As decepções poderiam cessar por aí, e já estariam de bom tamanho, mas não. Parece que a nomeação do CCS veio mesmo para chocar aqueles que há anos questionam a inoperância do órgão, acreditando na sua importante, ainda que limitada, missão.
Ilustres desconhecidos
Vale relembrar que o CCS foi um dos pontos mais críticos da Constituinte de 1988. O grupo de parlamentares que lutavam por um capítulo da comunicação com caráter mais democrático fazia questão da existência de um Conselho, nos moldes dos conselhos superiores de comunicação social de países europeus, como na BBC do Reino Unido. O conselho, ao contrário do que é hoje, seria de caráter deliberativo e com um poder muito maior, próximo ao de órgãos reguladores.

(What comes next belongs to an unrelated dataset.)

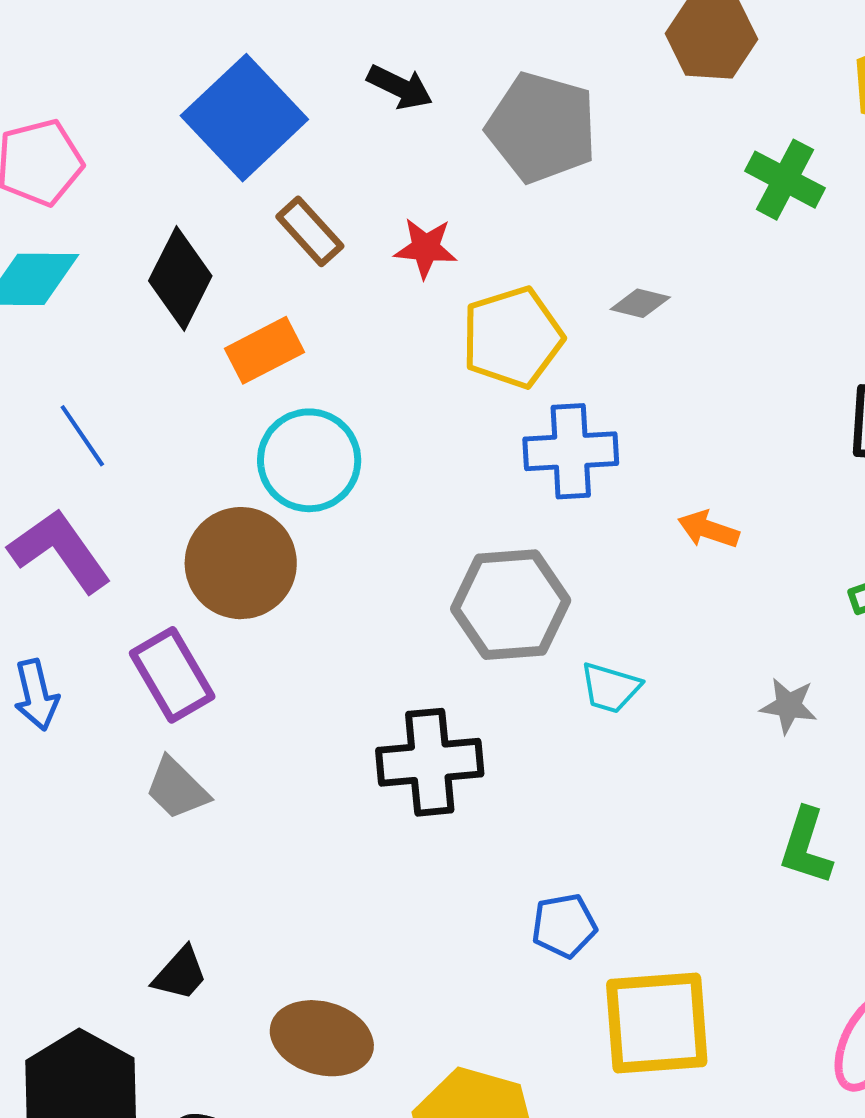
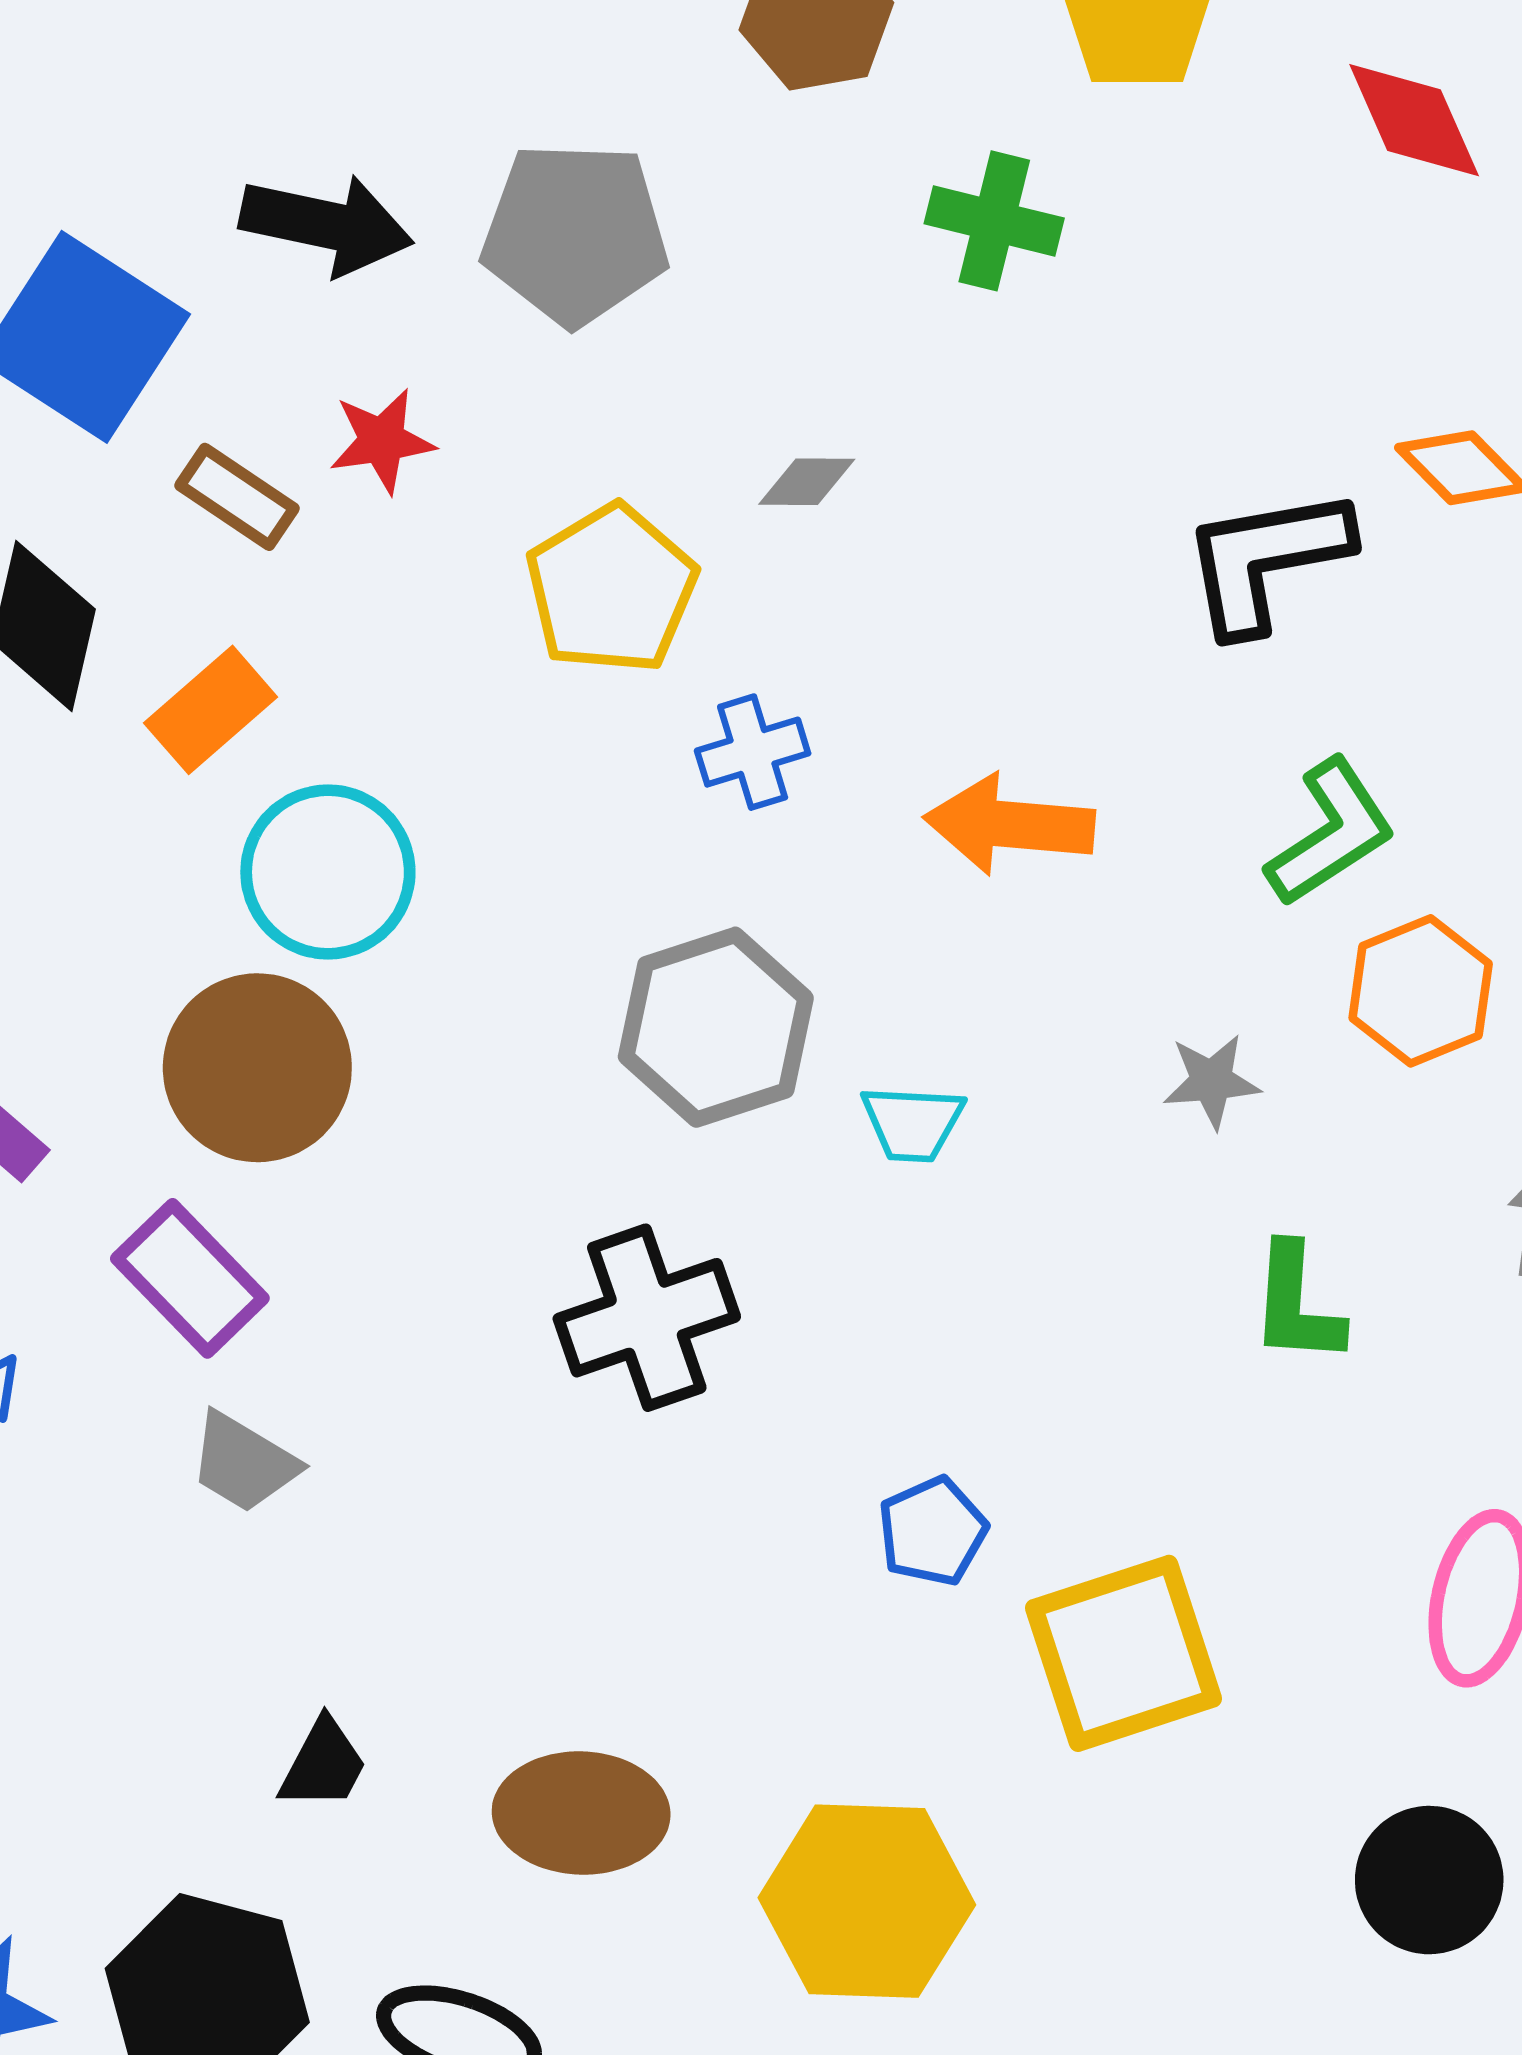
black arrow: (400, 87) -> (327, 224), size x1.5
red star: (426, 248) -> (382, 441), moved
blue cross: (571, 451) -> (753, 752), size x0.7
orange arrow: (708, 529) -> (1010, 825), size x1.6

Este formato de conselho foi uma das causas – se não a principal delas – para que o capítulo da Comunicação Social quase não ficasse pronto a tempo de ser inserido no texto da Constituição. Mas ele ficou. E lá estava o Conselho, no último artigo do Capítulo V do Título VIII, como órgão auxiliar do Congresso Nacional e com caráter consultivo.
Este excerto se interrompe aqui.